When the JOBS Act was passed several months ago there was much fanfare about the key provisions. Especially the raising of the number of investors that a private company could accumulate before being forced to report as a public company and the so-called “crowdfunding provision” which allows companies to raise up to $1M of private capital from an unlimited number of investors (regardless of whether they are accredited or not). The Act also changed the rules around general solicitation and advertising for certain private capital raises and eased the regulatory burden on some newly public companies.
One of the provisions that didn’t get much attention but that I felt was perhaps the most important of the Act was the provision that allowed companies to privately file an S1 registration statement with the SEC. This provision only requires companies to make their filing public 21 days prior to commencing a road-show. Prior to this, S1 filings were public as soon as they were filed – allowing anyone to see the company positioning and financial results of a potential IPO candidate. And of course by publically filing an S1, a company was declaring openly its intent to go public. The SEC review process is typically around 6 months, meaning that companies have all the public and competitive overhead of being public with none of the benefits.
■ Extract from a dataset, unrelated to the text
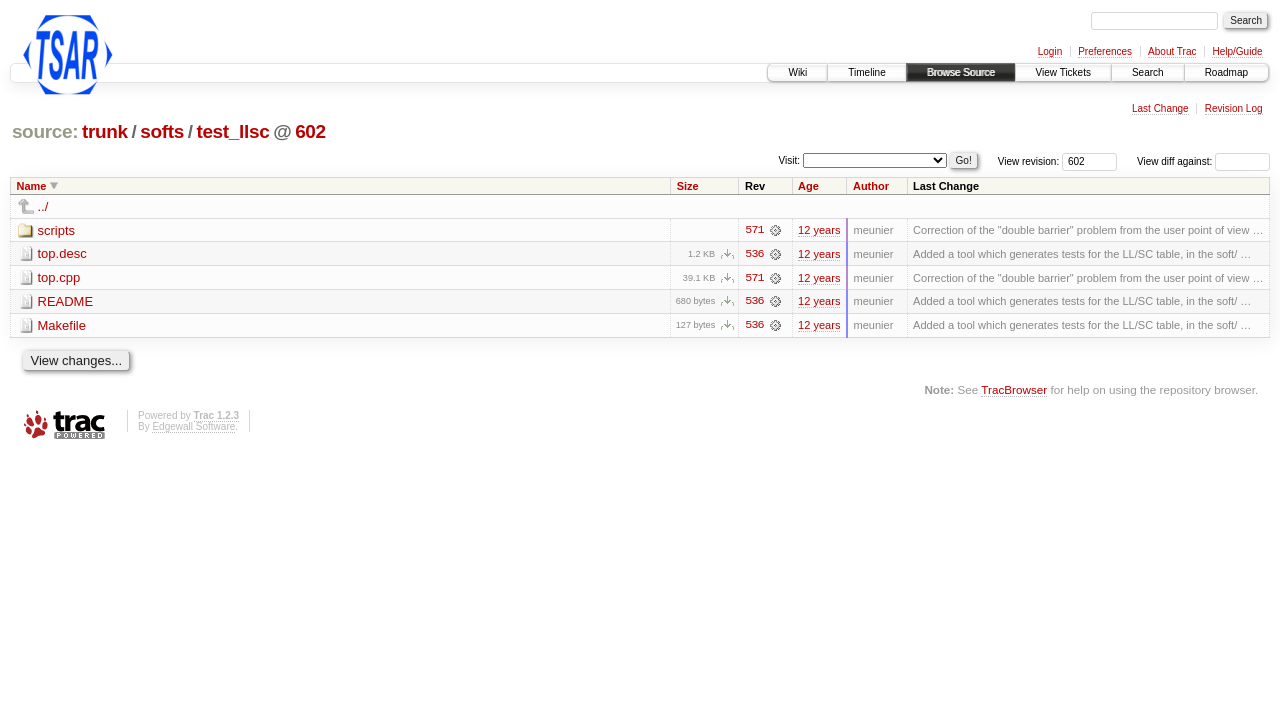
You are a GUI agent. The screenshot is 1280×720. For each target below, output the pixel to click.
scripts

The JOBS Act changed that drastically. Now companies can file privately, run the review process with the SEC in secret and only declare their intent to go public as they finalize preparations to go on the road (in effect around 5 weeks before pricing their stock). And as was just reported, many companies are taking advantage of this provision of the Act. In fact, more companies have submitted private filings with the SEC than have submitted public ones – approximately 30 in total according to VentureWire.